Hum, it seems there exist some subtle corner cases where incremental loading will fail ...
This is what I got for instance, when playing with the Apache Subversion repository by
loading it incrementally (killing rsvndump randomly in order to load what we dumped so far).

[2018-09-21 17:54:28,618: INFO/MainProcess] Received task: swh.loader.svn.tasks.DumpMountAndLoadSvnRepository[d8a609f8-590a-48c4-a9b3-586f6ae0161a]
[2018-09-21 17:54:28,627: DEBUG/Worker-3] Creating svn origin for https://svn.apache.org/repos/asf/
[2018-09-21 17:54:28,638: DEBUG/Worker-3] Done creating svn origin for https://svn.apache.org/repos/asf/
[2018-09-21 17:54:28,638: DEBUG/Worker-3] Creating origin_visit for origin 2 at time 2018-09-21 15:54:28.638882+00:00
[2018-09-21 17:54:28,645: DEBUG/Worker-3] Done Creating origin_visit for origin 2 at time 2018-09-21 15:54:28.638882+00:00
[2018-09-21 17:54:28,670: DEBUG/Worker-3] Executing rsvndump -r 1292:HEAD --keep-revnums https://svn.apache.org/repos/asf/
[2018-09-21 17:55:37,020: DEBUG/Worker-3] rsvndump did not dump all expected revisions but revisions range 1293:1353 are available in the generated dump file and will be l
[2018-09-21 17:55:37,021: DEBUG/Worker-3] Truncating dump file after the last successfully dumped revision (1353) to avoid the loading of corrupted data
svnadmin: E160013: Fichier non trouvé : transaction '1291-zv', chemin '/incubator/directory/ldap/trunk/ldapd-installer'
[2018-09-21 17:56:24,996: ERROR/Worker-3] Loading failure, updating to `partial` status
Traceback (most recent call last):
  File "/home/antoine/swh/swh-environment/swh-loader-core/swh/loader/core/loader.py", line 886, in load
    self.prepare(*args, **kwargs)
  File "/home/antoine/swh/swh-environment/swh-loader-svn/swh/loader/svn/loader.py", line 706, in prepare
    root_dir=self.temp_dir)
  File "/home/antoine/swh/swh-environment/swh-loader-svn/swh/loader/svn/utils.py", line 80, in init_svn_repo_from_dump
    raise e
  File "/home/antoine/swh/swh-environment/swh-loader-svn/swh/loader/svn/utils.py", line 76, in init_svn_repo_from_dump
    project_name)
ValueError: Failed to mount the svn dump for project tmpumc63hfo
[2018-09-21 17:56:25,004: DEBUG/Worker-3] Updating origin_visit for origin 2 with status partial
[2018-09-21 17:56:25,010: DEBUG/Worker-3] Done updating origin_visit for origin 2 with status partial
[2018-09-21 17:56:25,035: INFO/MainProcess] Task swh.loader.svn.tasks.DumpMountAndLoadSvnRepository[d8a609f8-590a-48c4-a9b3-586f6ae0161a] succeeded in 116.41378015601367s:

The issue comes from the fact that the first dumped revision (1292) is the following: https://svn.apache.org/viewvc?view=revision&revision=1292
A new directory is added from a copy of another one in the repository and then the copied directory is deleted.

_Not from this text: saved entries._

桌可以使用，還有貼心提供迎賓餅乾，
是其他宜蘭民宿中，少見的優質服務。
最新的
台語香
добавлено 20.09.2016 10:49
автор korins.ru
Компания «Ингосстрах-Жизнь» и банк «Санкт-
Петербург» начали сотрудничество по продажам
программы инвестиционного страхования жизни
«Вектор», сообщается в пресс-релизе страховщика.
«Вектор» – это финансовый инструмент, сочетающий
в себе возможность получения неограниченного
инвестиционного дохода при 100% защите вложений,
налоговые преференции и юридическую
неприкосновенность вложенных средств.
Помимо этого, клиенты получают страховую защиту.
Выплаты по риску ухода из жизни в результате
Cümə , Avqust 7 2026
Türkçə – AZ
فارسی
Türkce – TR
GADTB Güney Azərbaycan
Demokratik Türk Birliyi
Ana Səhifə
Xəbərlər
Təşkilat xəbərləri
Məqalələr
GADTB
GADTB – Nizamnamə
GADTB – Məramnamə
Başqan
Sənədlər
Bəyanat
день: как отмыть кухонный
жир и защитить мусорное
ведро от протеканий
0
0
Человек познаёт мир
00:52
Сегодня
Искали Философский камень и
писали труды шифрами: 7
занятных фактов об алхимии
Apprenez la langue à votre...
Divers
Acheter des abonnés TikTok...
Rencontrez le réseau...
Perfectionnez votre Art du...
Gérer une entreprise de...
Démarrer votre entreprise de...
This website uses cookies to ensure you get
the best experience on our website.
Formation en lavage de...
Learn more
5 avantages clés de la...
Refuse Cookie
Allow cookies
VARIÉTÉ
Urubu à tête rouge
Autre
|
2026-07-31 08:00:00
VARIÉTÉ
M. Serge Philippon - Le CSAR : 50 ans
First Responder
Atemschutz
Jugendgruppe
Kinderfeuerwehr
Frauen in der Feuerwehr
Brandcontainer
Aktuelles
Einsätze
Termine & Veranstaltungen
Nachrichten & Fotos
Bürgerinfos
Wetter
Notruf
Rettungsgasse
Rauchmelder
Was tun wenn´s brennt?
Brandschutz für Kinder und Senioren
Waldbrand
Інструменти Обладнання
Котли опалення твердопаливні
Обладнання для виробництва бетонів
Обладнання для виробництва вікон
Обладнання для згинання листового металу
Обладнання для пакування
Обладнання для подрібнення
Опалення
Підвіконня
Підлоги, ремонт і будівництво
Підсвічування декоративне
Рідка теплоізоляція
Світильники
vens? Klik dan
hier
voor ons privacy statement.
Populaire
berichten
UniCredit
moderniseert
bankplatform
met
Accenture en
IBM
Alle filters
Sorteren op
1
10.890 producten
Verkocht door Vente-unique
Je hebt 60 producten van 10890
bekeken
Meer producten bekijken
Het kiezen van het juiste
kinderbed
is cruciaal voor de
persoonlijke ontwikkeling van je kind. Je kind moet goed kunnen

Looking at the dump file, the new files are added, the delete command is issued but as the copied directory did not end up
in the reconstructed file system, svnadmin load fails.

This looks like a bug of rsvndump to me. A quick search in its source code (https://github.com/jgehring/rsvndump/blob/master/src/delta.c#L1321-L1403) shows me that in some cases some delete commands are simply ignored and did not end up in the dump file.
The case I stumbled across is not handled but I think it should.

To be sure, I quickly patched the rsvndump source code and the issue went away, so my assumption seems right.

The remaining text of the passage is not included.